The facts about how international trade will be effected by the 2018 government shutdown.

How will the 2018 Government Shutdown Affect the Trade Industry?

As of midnight on Friday, January 19th, the United States government shutdown. But what does this mean for the trade industry?

 
As of today, we have entered day three of the 2018 United States government shutdown and an agreement has still not been reached. The shutdown will affect many parts of the nation and, if it continues to last, will begin to have major effects on the economy. However, in this article, we will only be looking at the shutdown’s effect on the trade industry and clearing your imports through Customs.

What Happens During a Government Shutdown?

During a shutdown of the federal government, employees are split into two categories: “essential” and “non-essential”.

  • Non-Essential employees are individuals that are furloughed during the course of a government shutdown. These employees will not be paid and will not be able to return to work until the shutdown is resolved.
  • Essential employees are those required to report to work during a shutdown to perform operations that are deemed essential to the operation in the event of an emergency. However, in most cases, these employees are also not paid during the course of the shutdown.

This means services like the military, federal prisons, and Social Security continue to function while other services such as National Parks and even the Revenue Department all but close down.

International Trade During a Government Shutdown

The good news for the trade industry is that the federal government considers U.S. Customs and Border Protection officers to be essential personnel. This means that they are required to continue operations due to their law enforcement function and role in securing the nation’s borders. According to the CBP’s most recent government shutdown contingency plans, of the CBP’s 59,082 employees, an estimated 53,903 will continue to work during a lapse in appropriations.

The following are the CBP employees that will continue to perform during the government shutdown:

  • Centers of Excellence and Expertise directors, import specialists, entry specialists, and liquidation specialists.
  • International trade specialists
  • Fines, penalties, and forfeitures specialists
  • Agriculture specialists
  • CBP officers
  • The leadership of the offices of Trade and Field Operations at CBP headquarters

The following are the functions CBP will not be fulfilling:

  • Issuing Customs broker licenses, permits, and filer codes
  • Reviewing and responding to Enforce and Protect Act allegations and electronic allegations of trade fraud
  • Responding to all trade data requests, including commercial requests for ITRAC information
  • Issuing prospective rulings and monitoring import quotas (though quota entries will be accepted)

Despite CBP employees responsible for cargo being required to work, there will still be issues that can significantly slow down the Customs clearance process. For example, Importers and exporters of food, pharmaceuticals, medical devices, and radiological/environmentally sensitive items should prepare for slower Customs clearance. This is due to slowdowns at the EPA, FDA & USDA as processing for required certifications and documentation, field examinations, and sample collections are still needed to clear some cargo.

Also, Government websites, like those used for HTS classification purposes and the International Trade Commission, will not be updated until a resolution has been reached.

Although Congress currently appears to be moving to end the shutdown by approving a measure to fund the federal government through Feb. 8, there is little stopping the second shut from occurring at that time. In that case, it is likely that the above information will still be accurate.

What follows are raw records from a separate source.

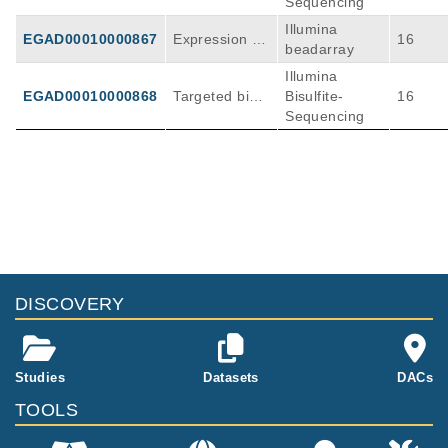
Sequencing
Illumina
EGAD00010000867
Expression Ar
16
beadarray
rays
Illumina
EGAD00010000868
Targeted bisul
Bisulfite-
16
fite sequencin
Sequencing
g
DISCOVERY
Studies
Datasets
DACs
TOOLS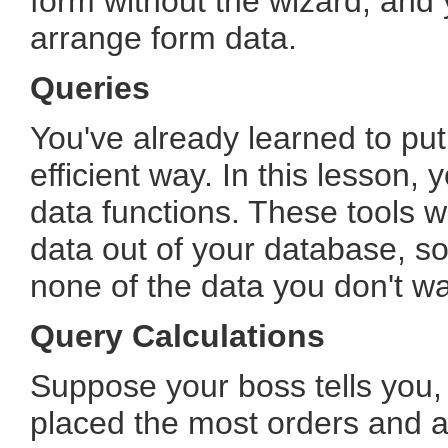
form without the wizard, and y
arrange form data.
Queries
You've already learned to put
efficient way. In this lesson, 
data functions. These tools wi
data out of your database, s
none of the data you don't wa
Query Calculations
Suppose your boss tells you, 
placed the most orders and a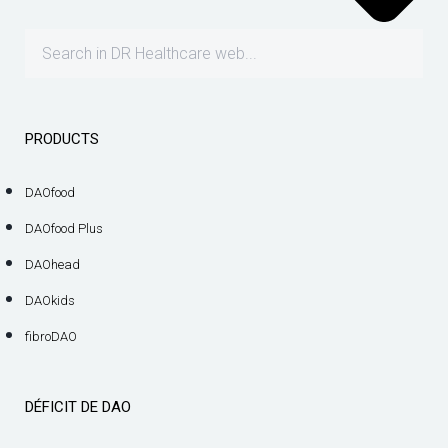
PRODUCTS
DAOfood
DAOfood Plus
DAOhead
DAOkids
fibroDAO
DÉFICIT DE DAO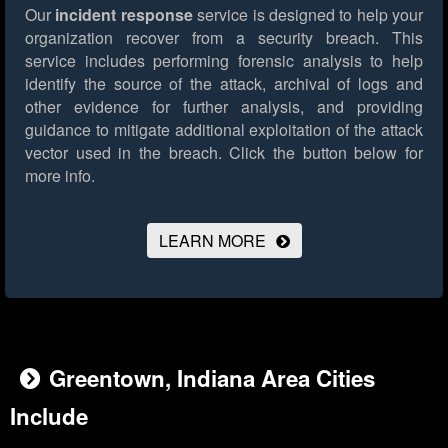
Our
incident response
service is designed to help your
organization recover from a security breach. This
service includes performing forensic analysis to help
identify the source of the attack, archival of logs and
other evidence for further analysis, and providing
guidance to mitigate additional exploitation of the attack
vector used in the breach.
Click the button below for
more info.
LEARN MORE
Greentown, Indiana Area Cities
Include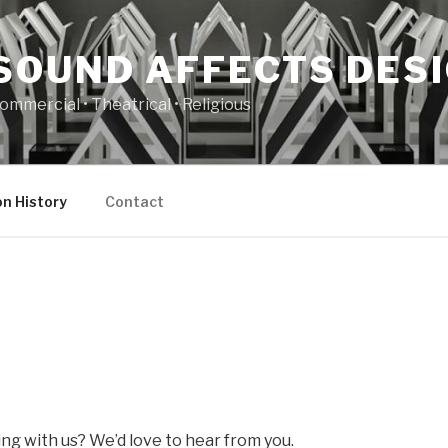
SOUND AFFECTS DES
ommercial • Theatrical • Religious
n History
Contact
ng with us? We’d love to hear from you.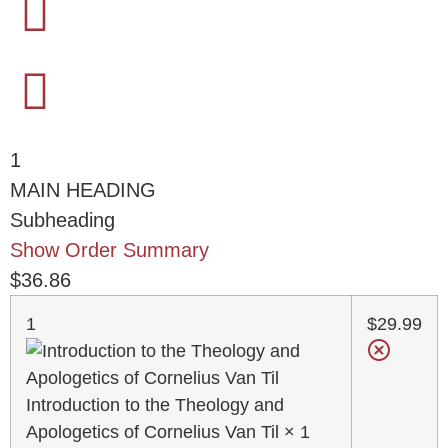
1
MAIN HEADING
Subheading
Show Order Summary
$
36.86
1
$
29.99
Introduction to the Theology and
Apologetics of Cornelius Van Til
× 1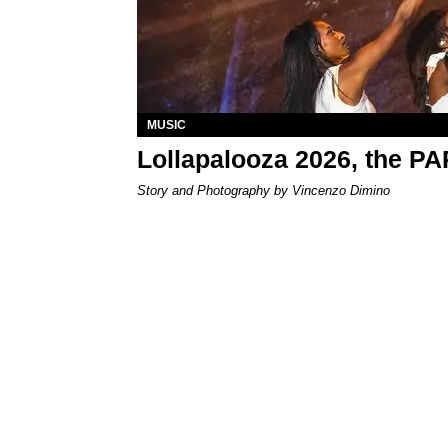
MUSIC
Lollapalooza 2026, the P
Story and Photography by Vincenzo Dimino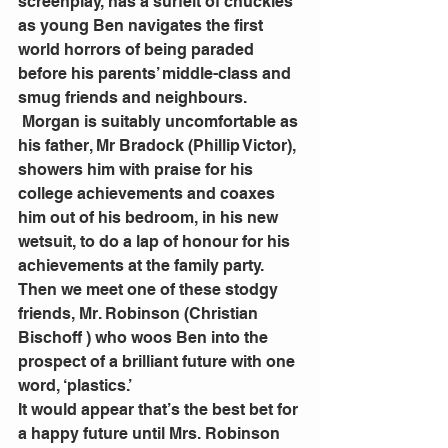
screenplay, has a surfeit of chuckles 
as young Ben navigates the first 
world horrors of being paraded 
before his parents’ middle-class and 
smug friends and neighbours. 
 Morgan is suitably uncomfortable as 
his father, Mr Bradock (Phillip Victor), 
showers him with praise for his 
college achievements and coaxes 
him out of his bedroom, in his new 
wetsuit, to do a lap of honour for his 
achievements at the family party.
Then we meet one of these stodgy 
friends, Mr. Robinson (Christian 
Bischoff ) who woos Ben into the 
prospect of a brilliant future with one 
word, ‘plastics.’
It would appear that’s the best bet for 
a happy future until Mrs. Robinson 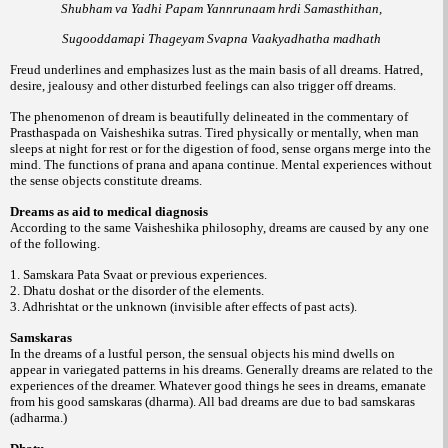
Shubham va Yadhi Papam Yannrunaam hrdi Samasthithan,
Sugooddamapi Thageyam Svapna Vaakyadhatha madhath
Freud underlines and emphasizes lust as the main basis of all dreams. Hatred,
desire, jealousy and other disturbed feelings can also trigger off dreams.
The phenomenon of dream is beautifully delineated in the commentary of
Prasthaspada on Vaisheshika sutras. Tired physically or mentally, when man
sleeps at night for rest or for the digestion of food, sense organs merge into the
mind. The functions of prana and apana continue. Mental experiences without
the sense objects constitute dreams.
Dreams as aid to medical diagnosis
According to the same Vaisheshika philosophy, dreams are caused by any one
of the following.
1. Samskara Pata Svaat or previous experiences.
2. Dhatu doshat or the disorder of the elements.
3. Adhrishtat or the unknown (invisible after effects of past acts).
Samskaras
In the dreams of a lustful person, the sensual objects his mind dwells on
appear in variegated patterns in his dreams. Generally dreams are related to the
experiences of the dreamer. Whatever good things he sees in dreams, emanate
from his good samskaras (dharma). All bad dreams are due to bad samskaras
(adharma.)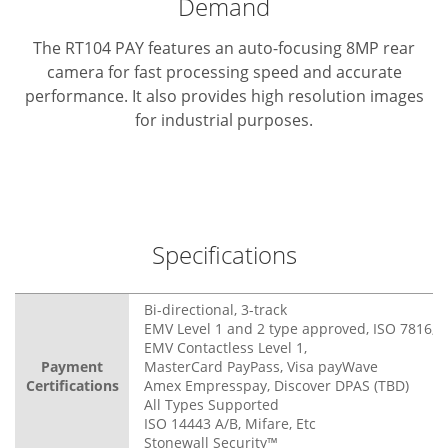
Demand
The RT104 PAY features an auto-focusing 8MP rear
camera for fast processing speed and accurate
performance. It also provides high resolution images
for industrial purposes.
Specifications
Bi-directional, 3-track
EMV Level 1 and 2 type approved, ISO 7816, 3
EMV Contactless Level 1,
Payment
MasterCard PayPass, Visa payWave
Certifications
Amex Empresspay, Discover DPAS (TBD)
All Types Supported
ISO 14443 A/B, Mifare, Etc
Stonewall Security™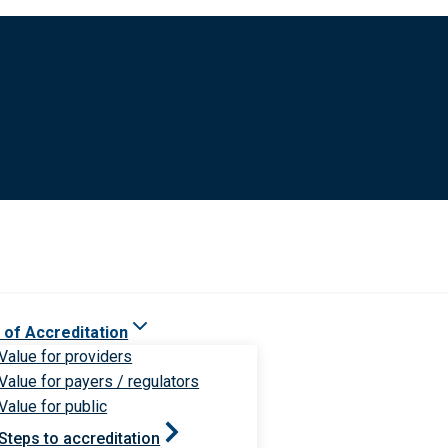
 of Accreditation
Value for providers
Value for payers / regulators
Value for public
Steps to accreditation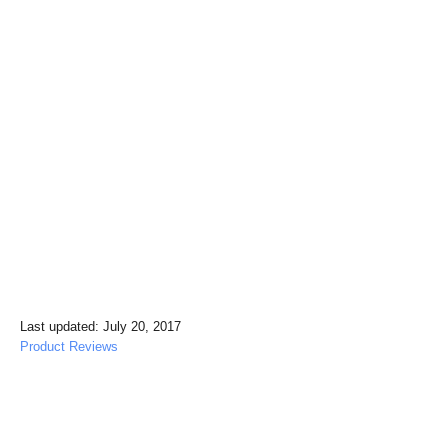
P
Last updated:
July 20, 2017
o
C
Product Reviews
s
a
t
t
e
e
Post navigation
d
g
o
o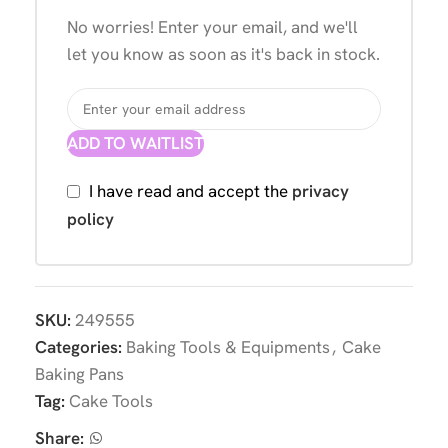
No worries! Enter your email, and we'll
let you know as soon as it's back in stock.
ADD TO WAITLIST
I have read and accept the
privacy
policy
SKU:
249555
Categories:
Baking Tools & Equipments
,
Cake
Baking Pans
Tag:
Cake Tools
Share: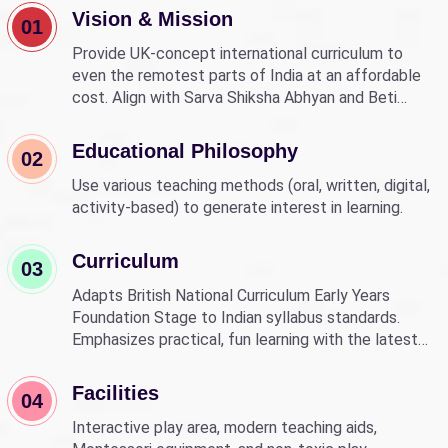
Vision & Mission
01
Provide UK-concept international curriculum to
even the remotest parts of India at an affordable
cost. Align with Sarva Shiksha Abhyan and Beti
Bachao Beti Padhao to empower children through
education.
Educational Philosophy
02
Use various teaching methods (oral, written, digital,
activity-based) to generate interest in learning.
Curriculum
03
Adapts British National Curriculum Early Years
Foundation Stage to Indian syllabus standards.
Emphasizes practical, fun learning with the latest
technology.
Facilities
04
Interactive play area, modern teaching aids,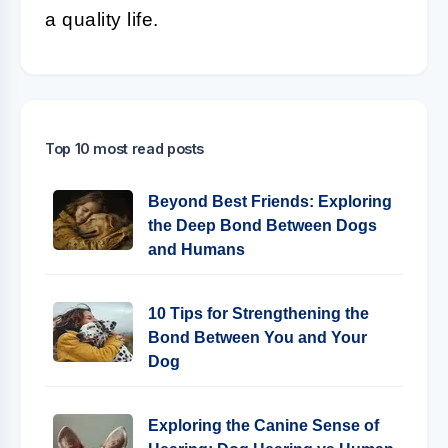
a quality life.
Top 10 most read posts
Beyond Best Friends: Exploring
the Deep Bond Between Dogs
and Humans
10 Tips for Strengthening the
Bond Between You and Your
Dog
Exploring the Canine Sense of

The Economic Effect of the 2013 Government Shutdown

The following are a few of the effects the 2013 federal government shutdown had:

  • Obama’s Council of Economic Advisers estimated that the shutdown resulted in the loss of 120,000 private sector jobs. Standard & Poor’s estimated in 2013 that it cost the US economy $24 billion and reduced national growth by .6 percent.
  • Tax refunds totaling almost $4 billion were delayed.
  • Federal research activities at the National Institutes of Health (which lost about three-quarters of its employees), the National Science Foundation (which lost 98 percent of its workforce), and the Centers for Disease Control and Prevention (which lost two-thirds) shutdown nearly entirely; the CDC scaled back its monitoring of disease outbreaks.
  • Environmental Protection Agency inspections halted at 1,200 locations.
  • The Food and Drug Administration delayed approval of drugs and medical devices.
  • The national parks shutdown, resulting in $500 million in lost consumer spending from tourism.
  • Reviews of veterans’ disability applications slowed to a halt, with nearly 20,000 applications per week not being evaluated.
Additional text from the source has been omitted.